Online learning-based mutually-aided state estimation and forecasting for PV

Traditional photovoltaic (PV) forecasting algorithms rely heavily on historical generation data or physical models, both of which are frequently unavailable or unreliable in practice. This paper addresses this challenge by proposing an online learning-based mutually-aided state estimation and forecasting (MASEF) algorithm, which integrates state estimation (SE) and PV forecasting into a coupled stochastic system and operates effectively without site-specific historical PV generation data or physical models. Inspired by the Kalman filter (KF), a mutually-aided online learning loop is established in the MASEF algorithm: a Bayesian neural network (BNN) approximates PV generation (prediction stage), which allows SE to refine the system state (update stage).
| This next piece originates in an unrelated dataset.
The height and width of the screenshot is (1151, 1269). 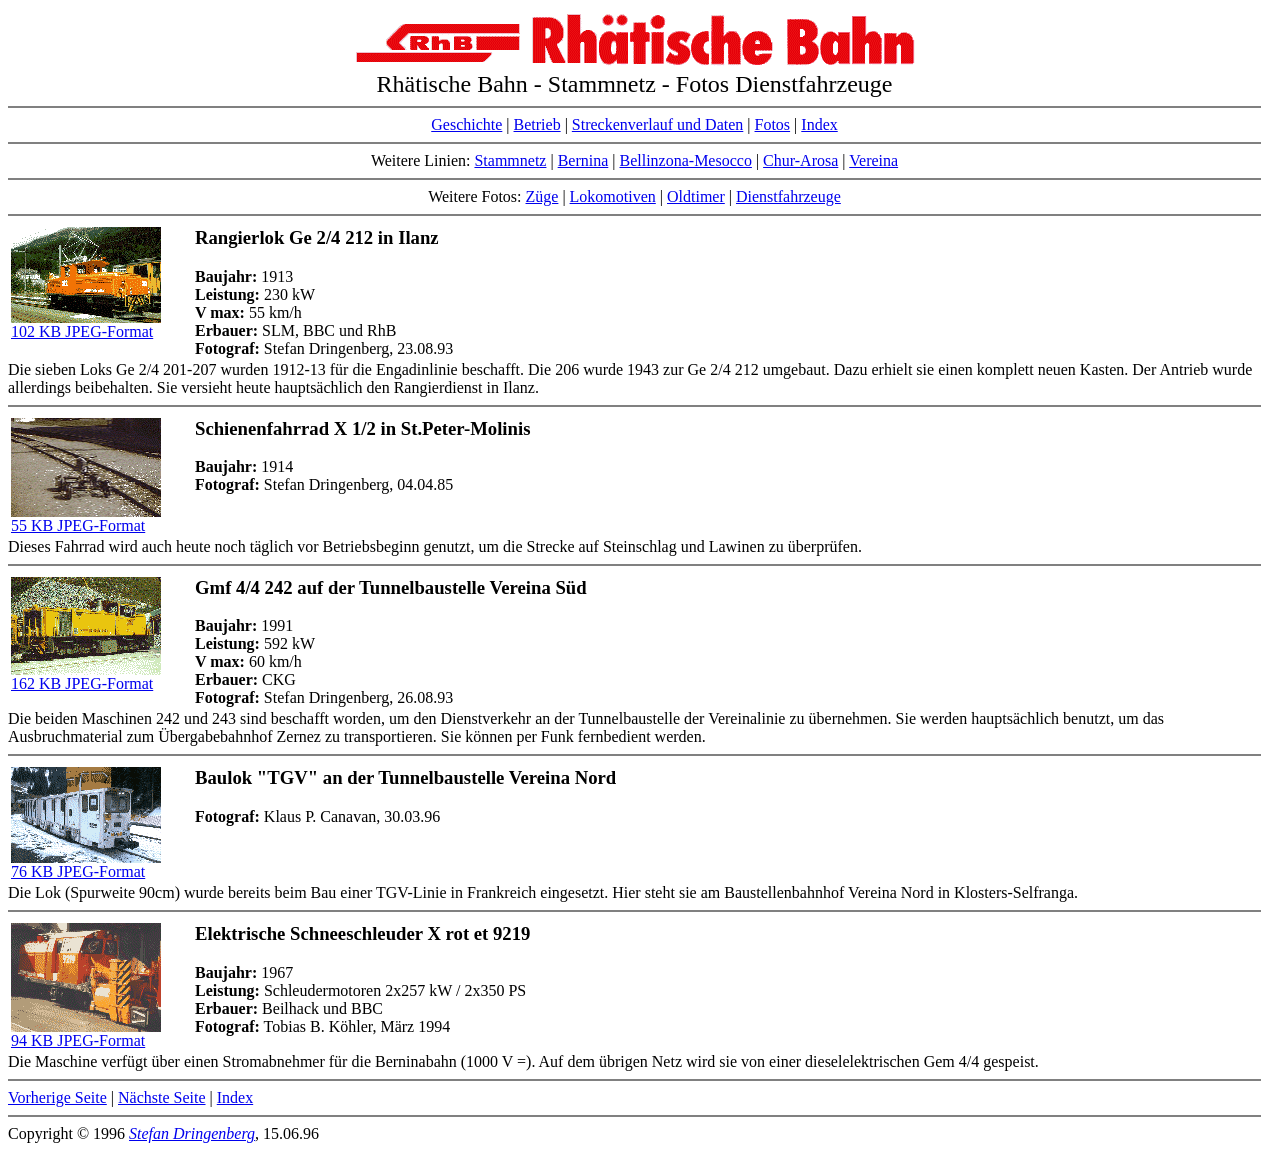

These estimates are then fed back to the forecaster for online learning. The BNN further enhances reliability by providing probabilistic outputs and quantifying uncertainty. The forecasted values serve as pseudo measurements, which are critical in scenarios with limited observability or noisy data. Case studies demonstrate that the MASEF algorithm achieves performance competitive with state-of-the-art algorithms even in the complete absence of PV generation data or physical models. Furthermore, the results confirm the robustness of the MASEF algorithm to measurement noise and parameter inaccuracies, highlighting its adaptability and practical applicability in diverse power grid environments.